Got her out and got a couple of pix. Thot I'd shoot her w/some new custom load Adams 450 but.....she's a 442! Have had since '89 thot it was about time, wellI now know where to get the correct ammo loaded!!TTACH=CONFIG]1206[/ATTACH]


----------



## Steve M1911A1 (Feb 6, 2008)

Does Dr. Watson know that you have taken possession of his favorite revolver?
What if Holmes has to face Moriarty without an armed backup?
What a dastardly deed you have done!


I recently read a bit about that Adams 0.450 cartridge. I bet that what I read applies to the 0.442, as well.
Evidently, the best protection against one of these rounds is a cricket bat. That's because their bullets seem to travel more slowly than does a well hurled cricket ball.
Guard your wicket, young man!


----------



## lewwallace (Mar 4, 2015)

But both rounds will make you smart! Ha!


----------



## Steve M1911A1 (Feb 6, 2008)

lewwallace said:


> But both rounds will make you smart! Ha!

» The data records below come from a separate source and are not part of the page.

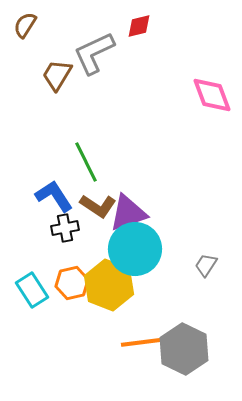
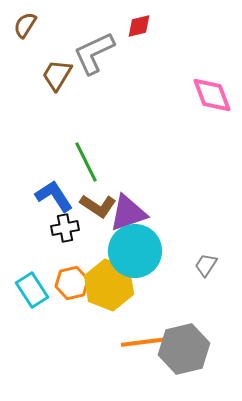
cyan circle: moved 2 px down
gray hexagon: rotated 21 degrees clockwise
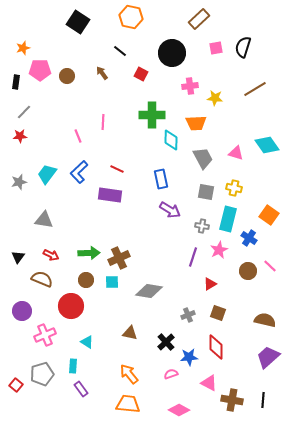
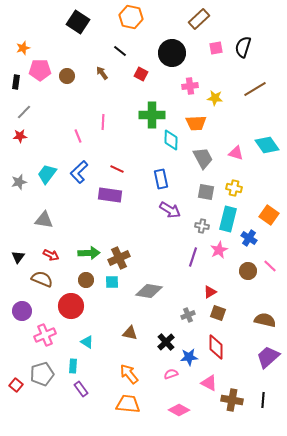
red triangle at (210, 284): moved 8 px down
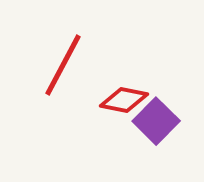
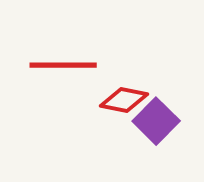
red line: rotated 62 degrees clockwise
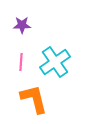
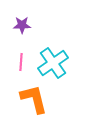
cyan cross: moved 2 px left, 1 px down
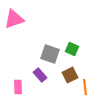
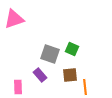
brown square: rotated 21 degrees clockwise
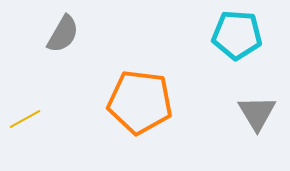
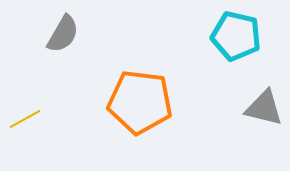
cyan pentagon: moved 1 px left, 1 px down; rotated 9 degrees clockwise
gray triangle: moved 7 px right, 5 px up; rotated 45 degrees counterclockwise
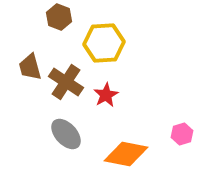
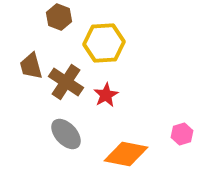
brown trapezoid: moved 1 px right, 1 px up
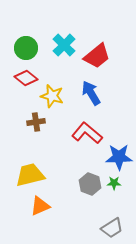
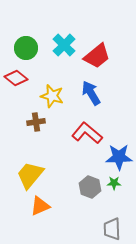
red diamond: moved 10 px left
yellow trapezoid: rotated 36 degrees counterclockwise
gray hexagon: moved 3 px down
gray trapezoid: moved 1 px down; rotated 120 degrees clockwise
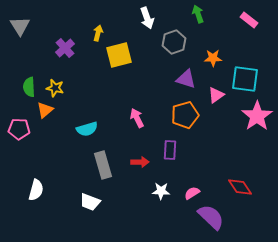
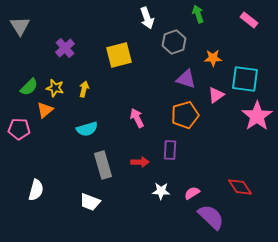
yellow arrow: moved 14 px left, 56 px down
green semicircle: rotated 132 degrees counterclockwise
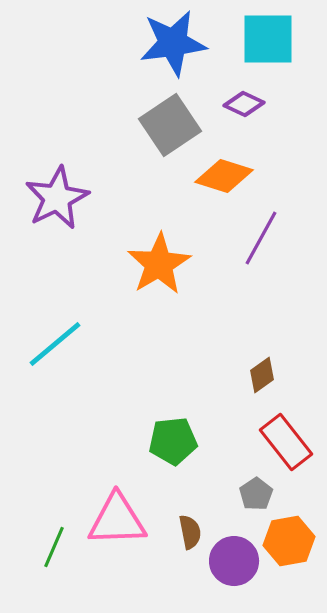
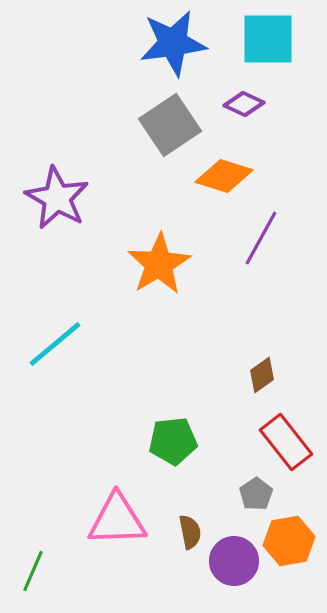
purple star: rotated 16 degrees counterclockwise
green line: moved 21 px left, 24 px down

I am already smart. Some people even say, "Smartass!" :yawinkle:

The issue was not whether or not the rounds will make you smart, but rather whether or not the rounds will stop a civilian fight, stop an angry Amerind, or stop a charging Zulu warrior.
I believe that the answer was, "Probably not."

It has been noted that when a European criminal was hit by a police bullet, he would sit down on a curb and begin crying in pain and mortification.
But when an American crook has been hit by a police bullet that does not immediately stop him, his reaction is to attack and to try to kill the cop.


----------



## berettatoter (Sep 1, 2011)

lewwallace said:


> Got her out and got a couple of pix. Thot I'd shoot her w/some new custom load Adams 450 but.....she's a 442! Have had since '89 thot it was about time, wellI now know where to get the correct ammo loaded!!TTACH=CONFIG]1206[/ATTACH]
> View attachment 1207
> View attachment 1208


Damn, that's nice! Looks like Winston Churchill though.


----------



## becket (Aug 6, 2019)

Hello all! 
All I know is when I saw this pic, it definitely stopped MY heart! gorgeous!


----------



## lewwallace (Mar 4, 2015)

Thanx! Bought this darling when Webleys were still under appreciated in the late 1980s. At that time $400 bought alot of Birmingham steel. That would probably just about pay for the grips now. 
There is some question whether this was manufactured in England even tho it has all the correct proofs and markings. The hump above the grip indicates continental design. The "Son", due to high demand, contracted w/some Spanish gunsmiths in the 80s and a S on the cylinder read seems to indicate this. May never know for sure!


----------



## lewwallace (Mar 4, 2015)

See above


becket said:


> Hello all!
> All I know is when I saw this pic, it definitely stopped MY heart! gorgeous!


----------



## Steve M1911A1 (Feb 6, 2008)

Glad to see you back, General.
Written any good books lately? Or ridden any chariots?

Now that you've instilled in me an appreciation of the Webley product, I am saddened that you haven't posted any more of them here recently.
.


----------